In several African countries, there are inadequate safeguards and limited oversight to guard against potential violations of digital rights arising out of the implementation of laws, regulations, systems, and practices imposed to fight Covid-19. According to the United Nations, the use of emergency powers and tools of surveillance technology to track the spread of Covid-19 must be non-intrusive, limited in time and purpose and abide to the strictest protections and international human rights standards governing privacy and personal data.
Concerns over data handling during the fight against Covid-19 and how that harmed digital rights informed the formation of the #RestoreDataRights movement, that is promoted by a group of African and international civil society, academic and philanthropic partners.

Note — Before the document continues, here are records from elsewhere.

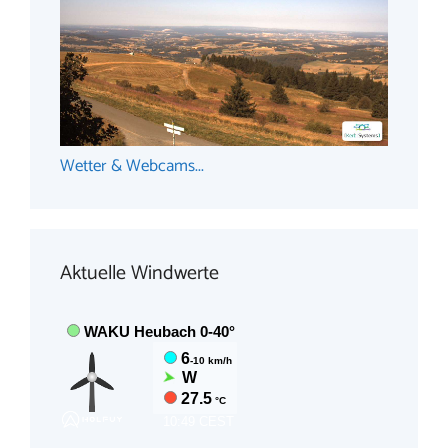
Wetter & Webcams...
Aktuelle Windwerte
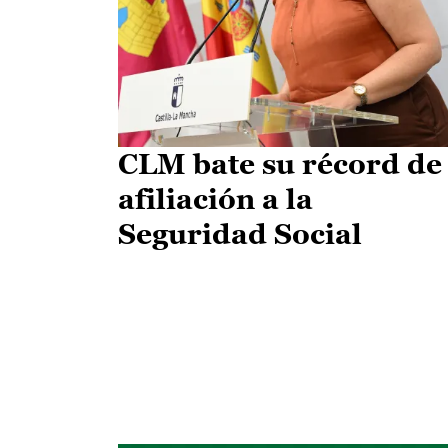
CLM bate su récord de
afiliación a la
Seguridad Social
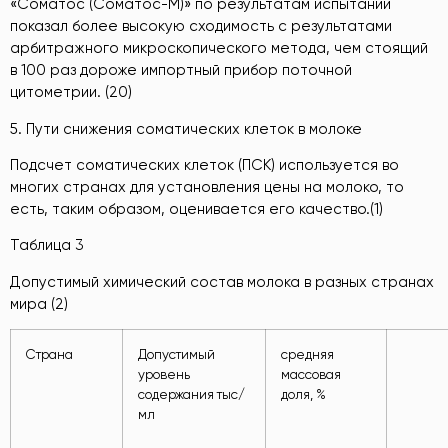
«Соматос (Соматос-М)» по результатам испытаний
показал более высокую сходимость с результатами
арбитражного микроскопического метода, чем стоящий
в 100 раз дороже импортный прибор поточной
цитометрии. (20)
5. Пути снижения соматических клеток в молоке
Подсчет соматических клеток (ПСК) используется во
многих странах для установления цены на молоко, то
есть, таким образом, оценивается его качество.(1)
Таблица 3
Допустимый химический состав молока в разных странах
мира (2)
Страна
Допустимый
средняя
уровень
массовая
содержания тыс/
доля, %
мл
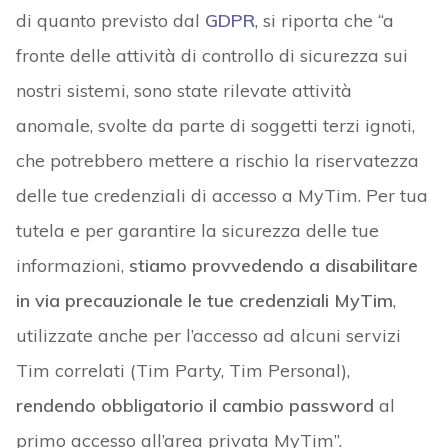
di quanto previsto dal
GDPR
, si riporta che “a
fronte delle attività di controllo di sicurezza sui
nostri sistemi, sono state rilevate attività
anomale, svolte da parte di soggetti terzi ignoti,
che potrebbero mettere a rischio la riservatezza
delle tue credenziali di accesso a MyTim. Per tua
tutela e per garantire la sicurezza delle tue
informazioni,
stiamo provvedendo a disabilitare
in via precauzionale le tue credenziali MyTim
,
utilizzate anche per l’accesso ad alcuni servizi
Tim correlati (Tim Party, Tim Personal),
rendendo obbligatorio il cambio password
al
primo accesso all’area privata MyTim”.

Launched at the end of 2020, it is premised on the conviction that our fundamental human rights – including those exercised in cyberspace and over our personal and sensitive data – should be respected and upheld during and after the Covid-19 public health emergency. Furthermore, decision-making processes around how sensitive data are collected, shared and used to tackle the Covid-19 pandemic in Africa should be transparent, inclusive and accountable.
There has also been a proliferation of retrogressive laws, procedures and practices such as the systematic criminalisation of online communication and dissent, the arbitrary arrest, illegal detention, flawed prosecution and excessive punishment of government critics. On a continent where digital authoritarianism is rising, the legitimisation of surveillance, censorship, and breaches in the rule of law during the coronavirus crisis could create a new normal that erodes internet freedom for years to come.
There is therefore a need to have strong data protection laws; to educate citizens to protect their data and to demand their digital rights; and to have strong, well-resourced and independent data protection authorities. It is also crucial to establish clear and well-publicised complaint mechanisms in cases of data privacy breaches. Meanwhile, private companies should institute stringent measures to protect data privacy and integrate ‘privacy by design’ in any applications they develop, partner with civic actors and public officials to promote digital rights, and be transparent about their data handling practices.
These measures would enable accountable data governance that respects citizens’ data rights and advances wider internet freedoms in Africa. Further, they would enable robust protection of digital rights and data rights, while providing scope for data openness that enables harnessing of data to serve the legitimate public interest.